> _Data supplied_:
::::::

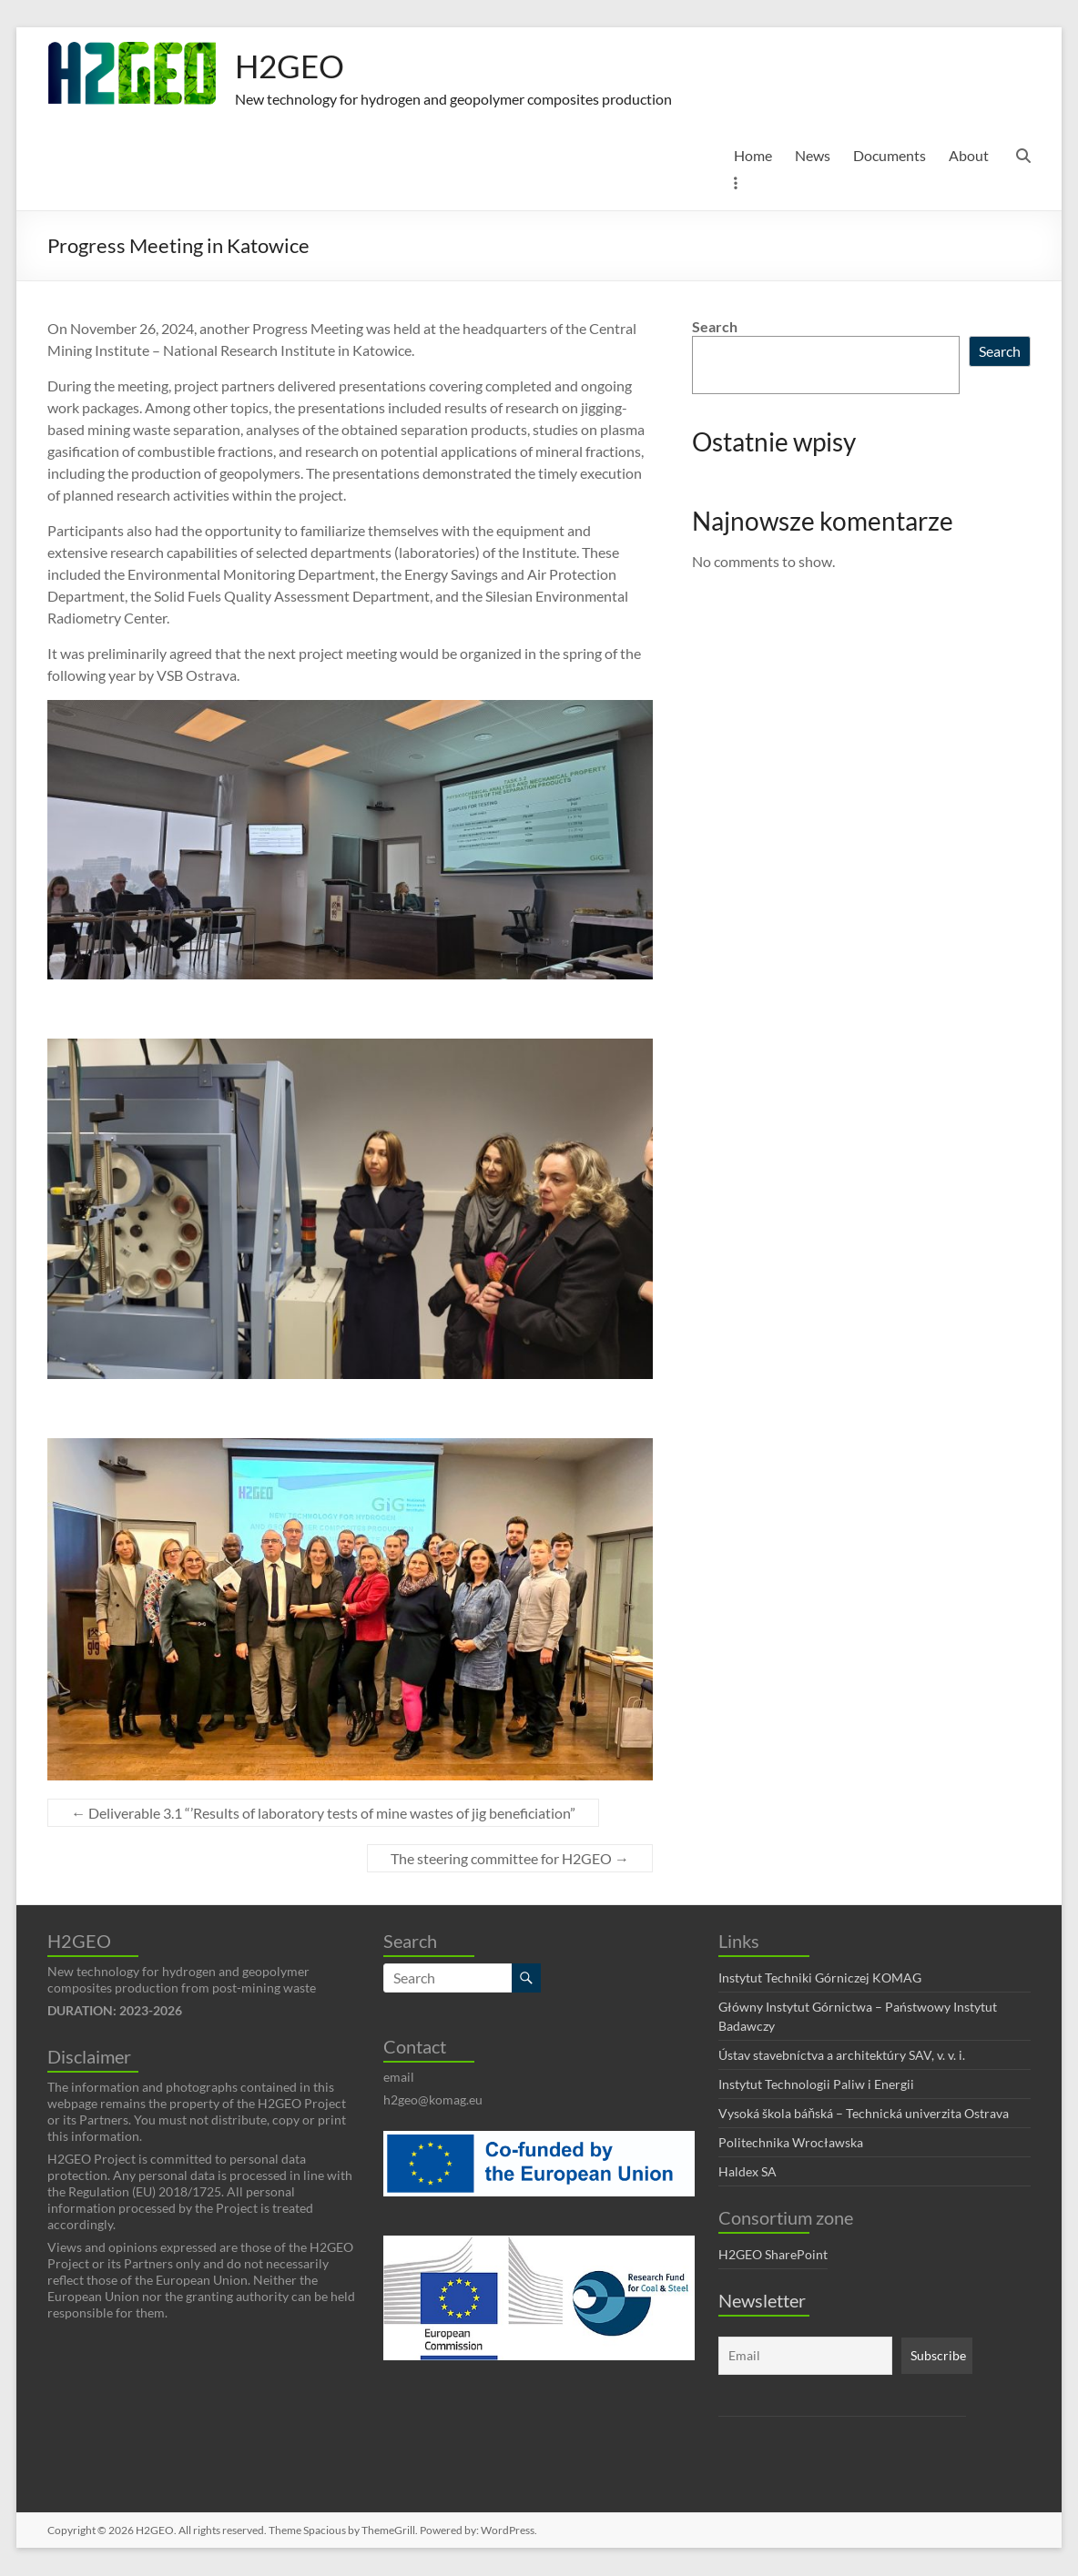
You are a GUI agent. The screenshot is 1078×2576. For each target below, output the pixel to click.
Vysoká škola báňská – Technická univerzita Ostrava (863, 2114)
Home (753, 156)
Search (714, 327)
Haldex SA (747, 2172)
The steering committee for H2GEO (510, 1859)
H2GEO (291, 66)
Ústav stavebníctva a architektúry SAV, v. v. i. (841, 2056)
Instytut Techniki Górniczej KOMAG (819, 1978)
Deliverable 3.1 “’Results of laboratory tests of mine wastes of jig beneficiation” (323, 1813)
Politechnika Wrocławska (790, 2143)
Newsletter (762, 2301)
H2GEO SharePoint (773, 2255)
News (812, 156)
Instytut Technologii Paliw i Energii (816, 2085)
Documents (889, 156)
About (969, 156)
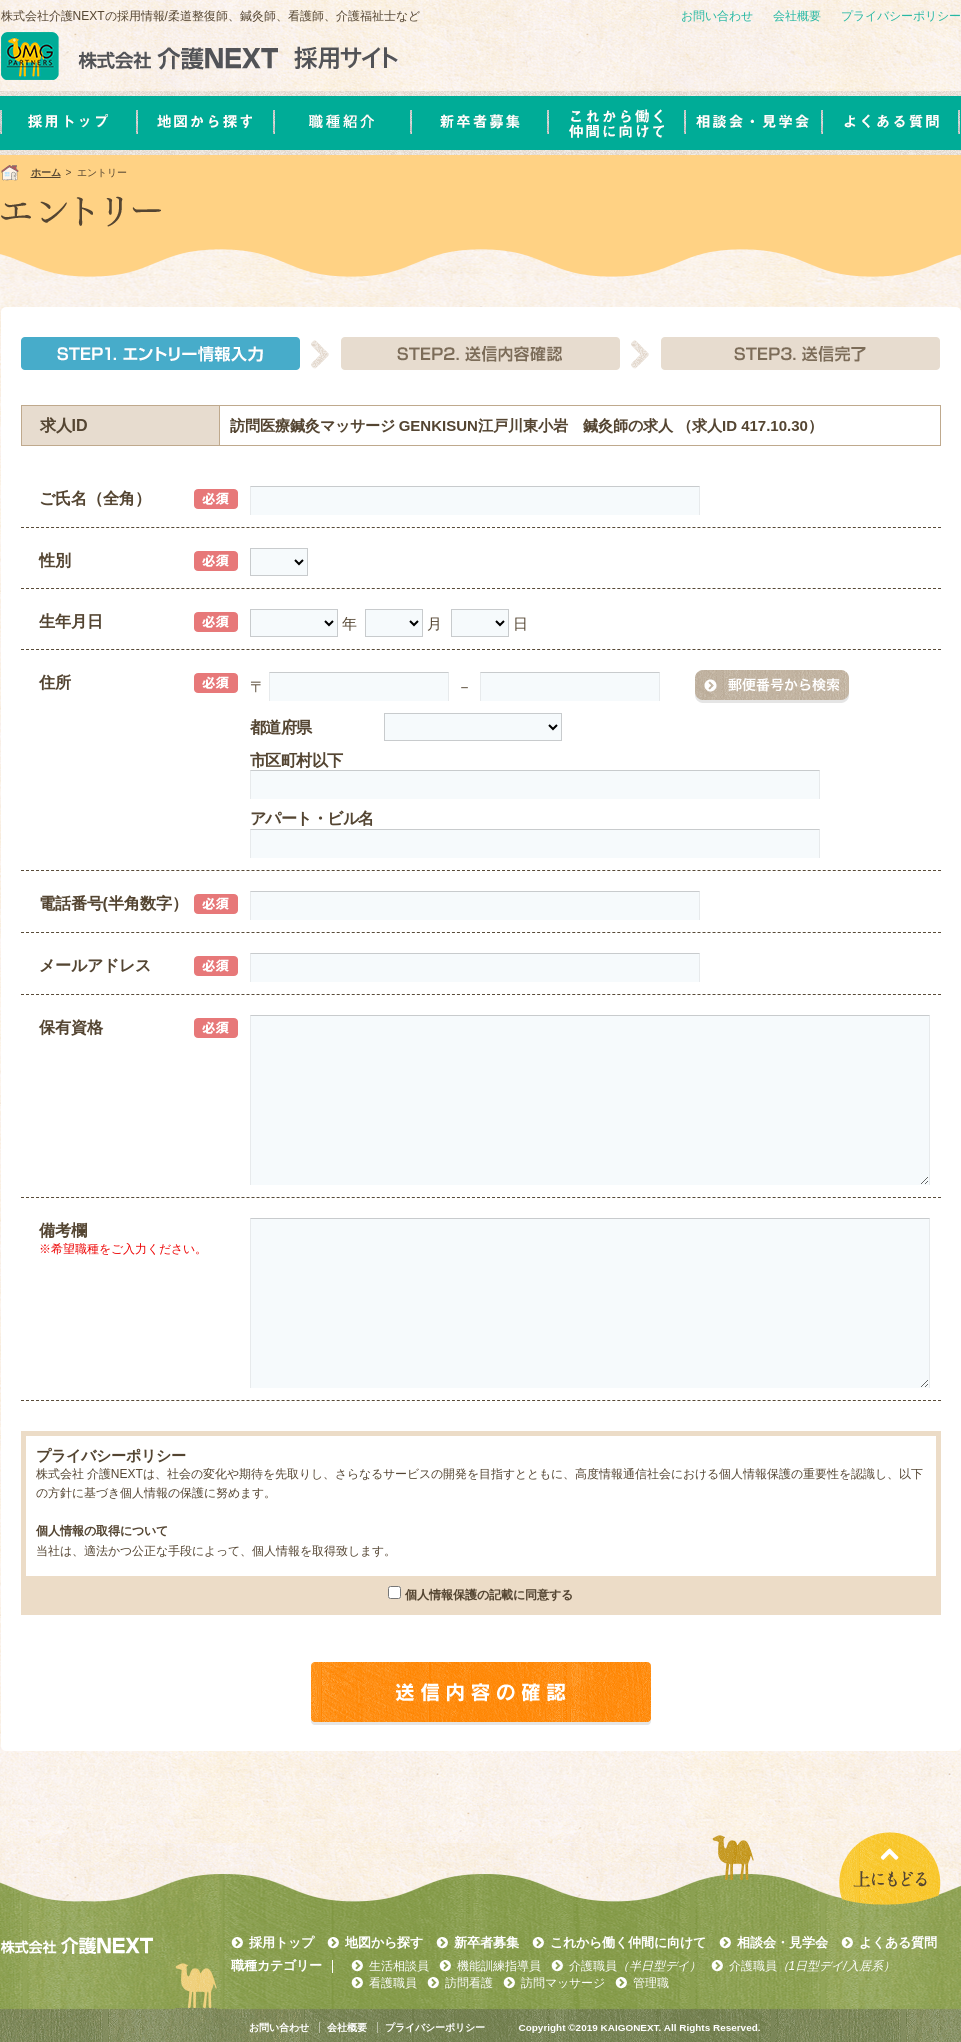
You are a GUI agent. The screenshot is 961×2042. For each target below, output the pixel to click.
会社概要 (797, 16)
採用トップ (281, 1942)
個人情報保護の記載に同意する (489, 1595)
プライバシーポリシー (901, 16)
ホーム (46, 172)
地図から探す (384, 1942)
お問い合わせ (717, 16)
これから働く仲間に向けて (628, 1942)
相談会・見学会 (782, 1942)
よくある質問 (898, 1942)
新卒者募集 (486, 1942)
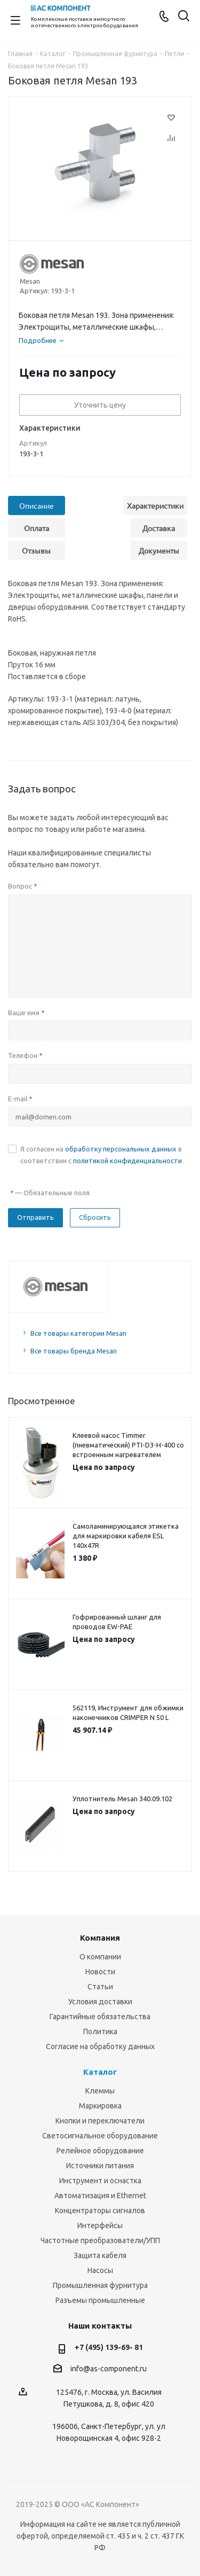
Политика (100, 2031)
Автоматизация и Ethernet (100, 2195)
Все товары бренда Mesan (73, 1351)
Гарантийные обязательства (100, 2016)
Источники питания (100, 2165)
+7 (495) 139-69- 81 (109, 2347)
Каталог (100, 2071)
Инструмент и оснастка (100, 2180)
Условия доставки (100, 2001)
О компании (100, 1956)
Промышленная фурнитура (100, 2285)
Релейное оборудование (100, 2150)
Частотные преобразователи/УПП (100, 2240)
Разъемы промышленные (100, 2300)
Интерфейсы (100, 2225)
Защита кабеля (100, 2255)
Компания (100, 1937)
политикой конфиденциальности (127, 1160)
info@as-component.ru (108, 2368)
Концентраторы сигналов (100, 2210)
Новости (100, 1971)
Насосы (100, 2270)
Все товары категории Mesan (78, 1333)
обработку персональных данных (121, 1149)
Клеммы (100, 2091)
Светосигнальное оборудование (100, 2135)
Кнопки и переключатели (100, 2120)
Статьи (100, 1986)
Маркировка (100, 2106)
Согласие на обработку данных (100, 2046)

::::::

> _What to work on_: The lines to set down run from the line with "地図から探す (384, 1942)" up to and including the line with "Светосигнальное оборудование (100, 2135)" in the entries above. Reproduce them exactly, with no pictures.

> _Exercise result_:
地図から探す (384, 1942)
お問い合わせ (717, 16)
これから働く仲間に向けて (628, 1942)
相談会・見学会 (782, 1942)
よくある質問 (898, 1942)
新卒者募集 (486, 1942)
Политика (100, 2031)
Автоматизация и Ethernet (100, 2195)
Все товары бренда Mesan (73, 1351)
Гарантийные обязательства (100, 2016)
Источники питания (100, 2165)
+7 (495) 139-69- 81 (109, 2347)
Каталог (100, 2071)
Инструмент и оснастка (100, 2180)
Условия доставки (100, 2001)
О компании (100, 1956)
Промышленная фурнитура (100, 2285)
Релейное оборудование (100, 2150)
Частотные преобразователи/УПП (100, 2240)
Разъемы промышленные (100, 2300)
Интерфейсы (100, 2225)
Защита кабеля (100, 2255)
Компания (100, 1937)
политикой конфиденциальности (127, 1160)
info@as-component.ru (108, 2368)
Концентраторы сигналов (100, 2210)
Новости (100, 1971)
Насосы (100, 2270)
Все товары категории Mesan (78, 1333)
обработку персональных данных (121, 1149)
Клеммы (100, 2091)
Светосигнальное оборудование (100, 2135)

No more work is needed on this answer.